11 There are, as a result, no Findings 19(b)-(g) or 19(i).

12 The second provisional license itself is not in the record, and the precise day it was issued is 12 not clear. However, EEC acknowledged in writing, on April 7, 2016, that TKD had corrected the “noncompliances identified” during the January 13, 2016 visit (see Exh. 9), and it is undisputed that EEC issued the second provisional license to TKD not long afterward.

13 There are, as a result, no Findings 23(a), (c), (d), or (g). 

14  There are, as a result, no Findings 26(c), (g) or (i).

15 The written notice referred to over-enrollment as a type of non-compliance identified during the September 26, 2016 visit. During that visit, however, Ms. Fry had found inaccurate attendance figures but not over-enrollment. (See Findings 25 and 26(b) above.) During the August 9, 2016 visit, Ms.

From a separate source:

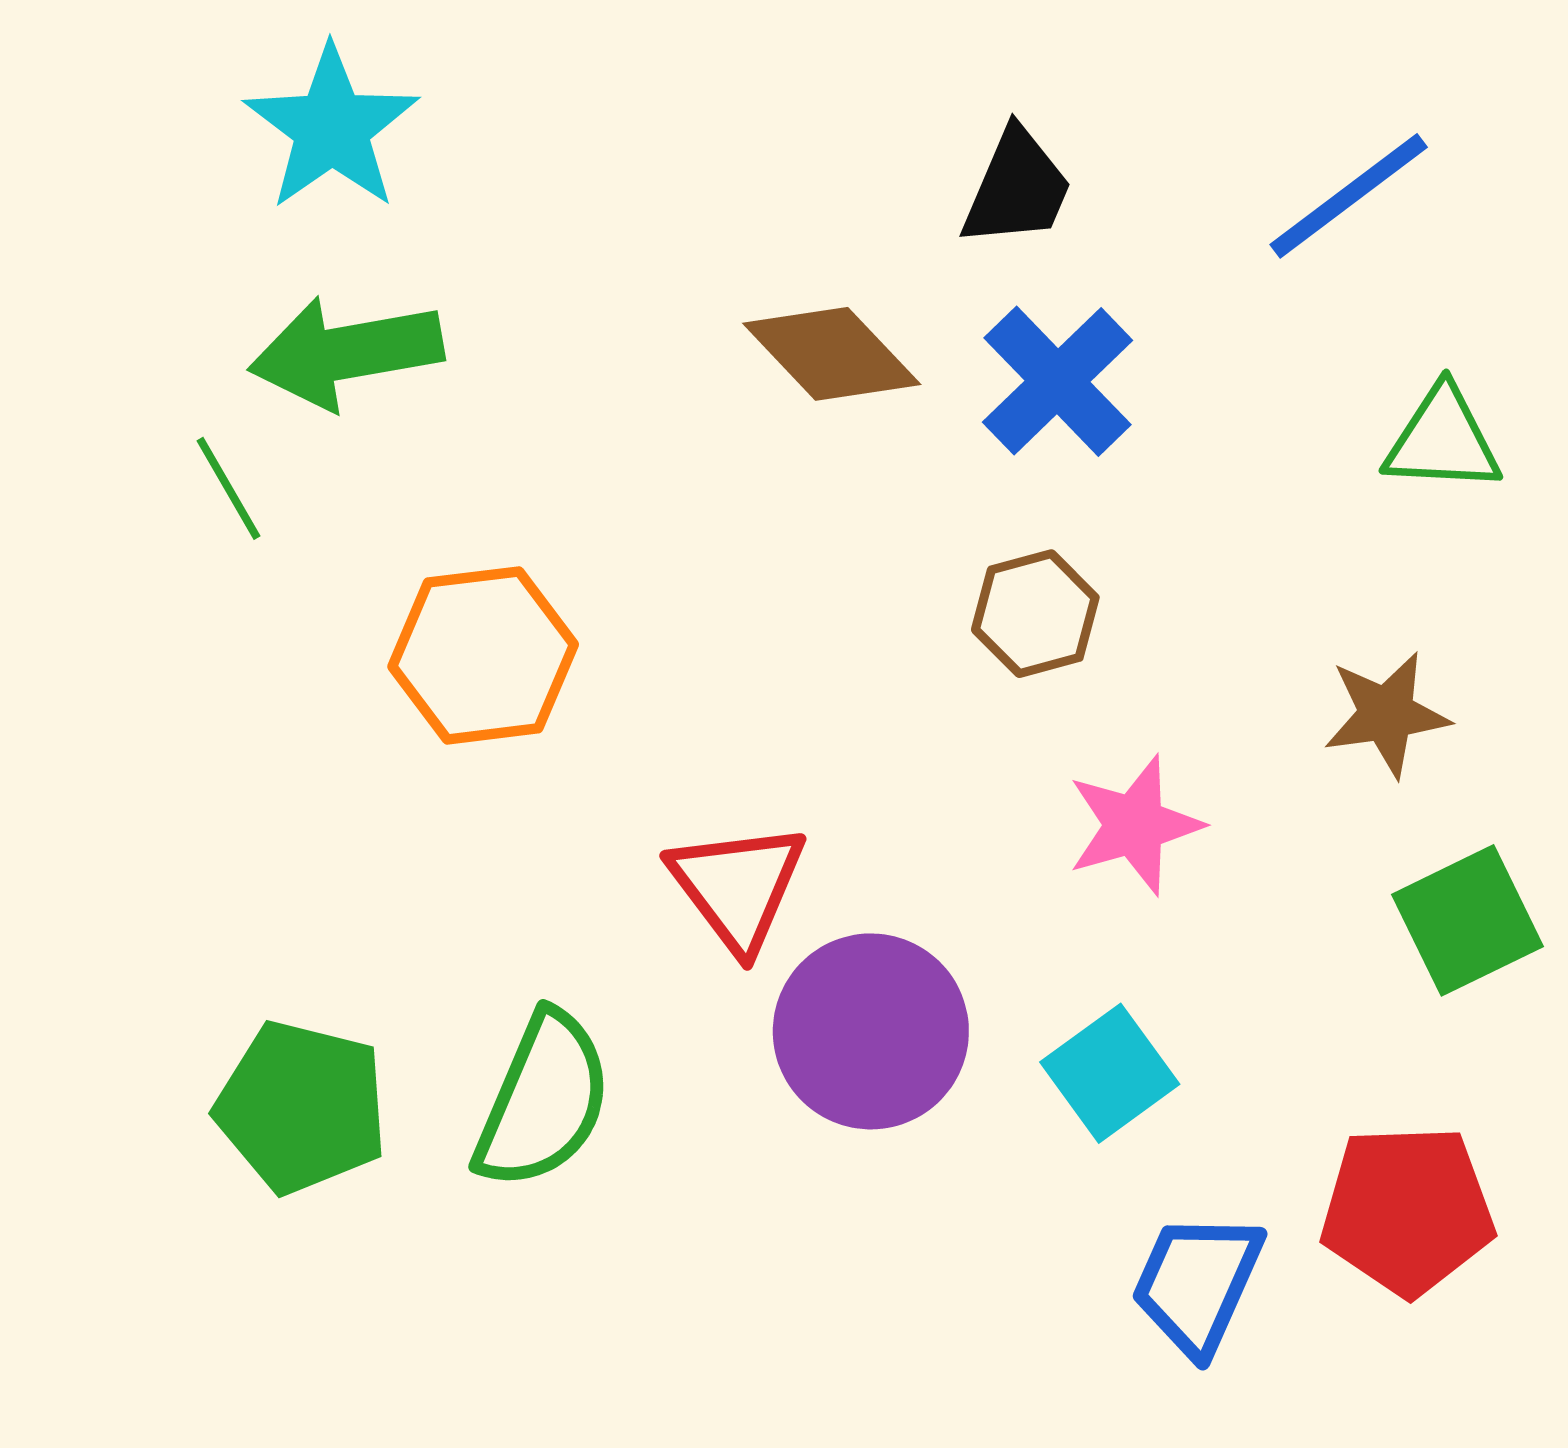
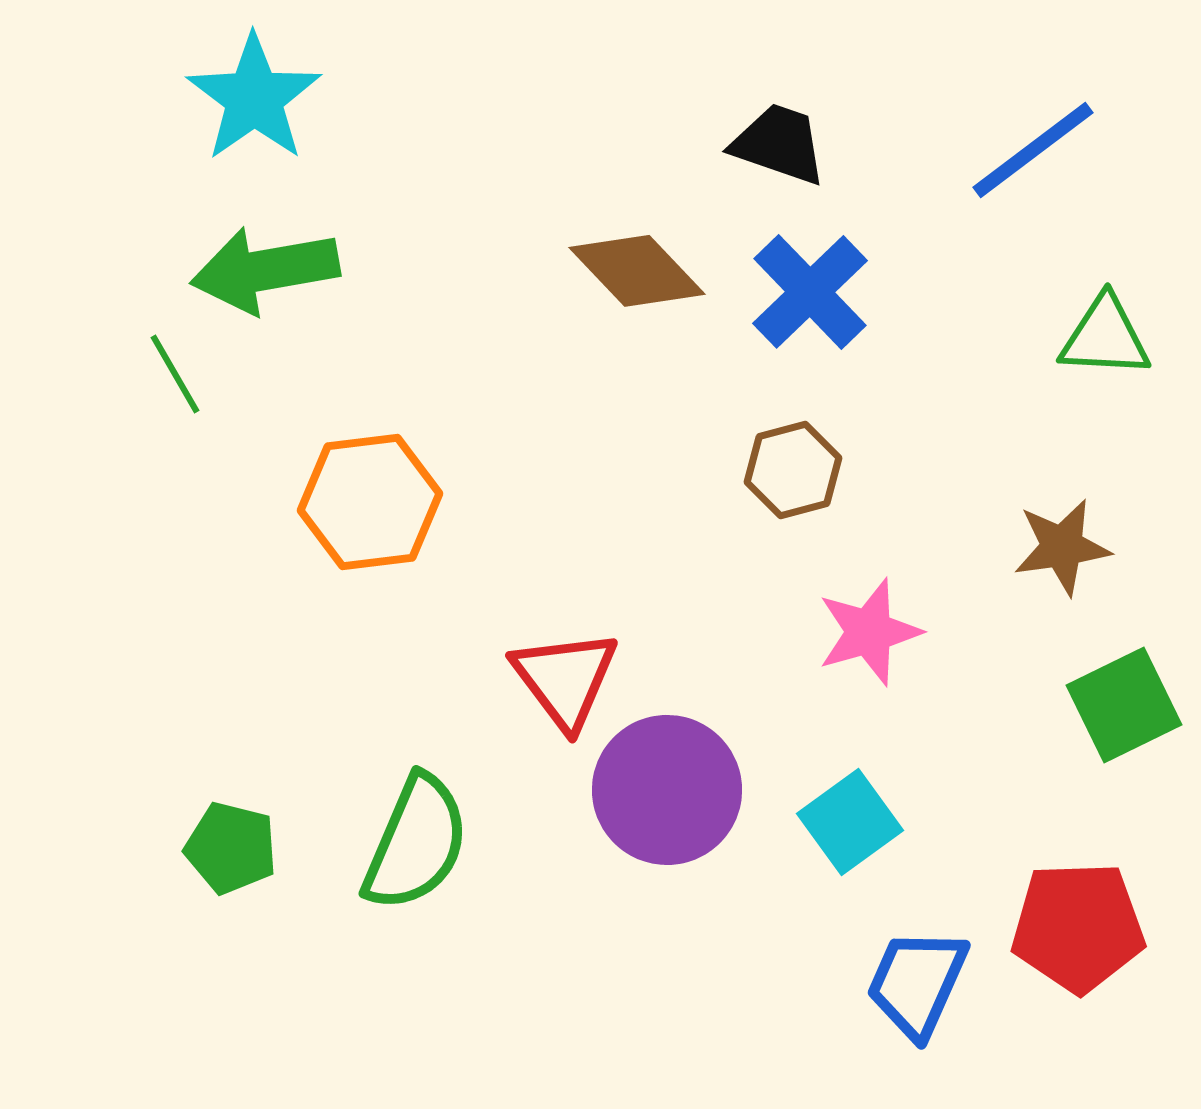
black trapezoid: (1017, 188) -> (779, 144), turned -94
green pentagon: (302, 1107) -> (231, 848), size x0.7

Fry did not actually observe more than the 39 children the Program was allowed; instead, because the program was operating an unlicensed summer camp, and the number of children enrolled in the summer camp was unclear, she had noted the possibility that the combined enrollment of TKD’s large group and school age program and the camp was over its allowed capacity. (See Finding 22(c) above.)

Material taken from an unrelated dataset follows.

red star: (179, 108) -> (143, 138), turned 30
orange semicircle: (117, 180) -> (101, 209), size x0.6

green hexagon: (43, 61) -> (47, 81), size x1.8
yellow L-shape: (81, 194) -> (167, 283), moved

16 A “51A” report is a written report, by a person defined as a “mandatory reporter,” regarding the suspected abuse or neglect of a child. The report is filed with the Massachusetts Department of Children and Families (DCF). See M.G.L. c. 119, § 51A. The “51A” report in question is not in the report.

17 There are, as a result, no Findings 37(a), (c), (d), (f), (g), (i) or (j). Although Ms. Fry noted a failure to post EEC’s earlier sanctions order during the May 22, 2017 visit, this was not a violation of additional requirements regarding information, postings and staffing. Ms. Fry reported the violation, instead, as failure to post a sanctions order. See Finding 37(m) below).

18 As to the QRIS program, see above at 30 n. 10.

19 Ms. Han, TKD program’s site coordinator, had believed that the program was not required to hire a consultant after EEC rejected three proposed candidates, unless and until the agency directed that the program do so. (Han cross-examination.) She was partially correct—in issuing the program a second provisional license, EEC agreed to defer requiring that the program hire a consultant unless and until it proposed an increase in its school-age child capacity. (See Finding 20 above.)

20 Violations that were observed during visits prior to May 22, 2017 but not during the final visit on May 22, 2017 were:

(1) Incomplete program volunteer documentation (as to observation during visits prior to May 22, 2017, see Findings 7(a), 19(a) and 23(a) above);

(2) Curriculum-related deficiencies (as to observation during visits prior to May 22, 2017, see Findings 7(c) and 16(c) above);

(3) Indoor space and play area violations (as to observation during visits prior to May 22, 2017, see Findings 7(d), 13(d), and 26(d) above);

(4) Violations related to health, safety, personal hygiene and sanitation (as to observation during visits prior to May 22, 2017, see Findings 7(f), 10(f), 13(f), 16(f), 23(f) and 26(f) above);

(5) Child transportation-related violations (as to observation during visits prior to May 22, 2017, see Findings 7(g), 10(g), 13(g), and 16(g) above);

(6) Violations of emergency preparedness requirements (as to observation during visits prior to May 22, 2017, see Findings 16(i) and 23(i) above); and

(7) Information, posting and staffing-related requirements (as to observation during visits prior to May 22, 2017 see Findings 19(j), 23(j), and 26(j) above.)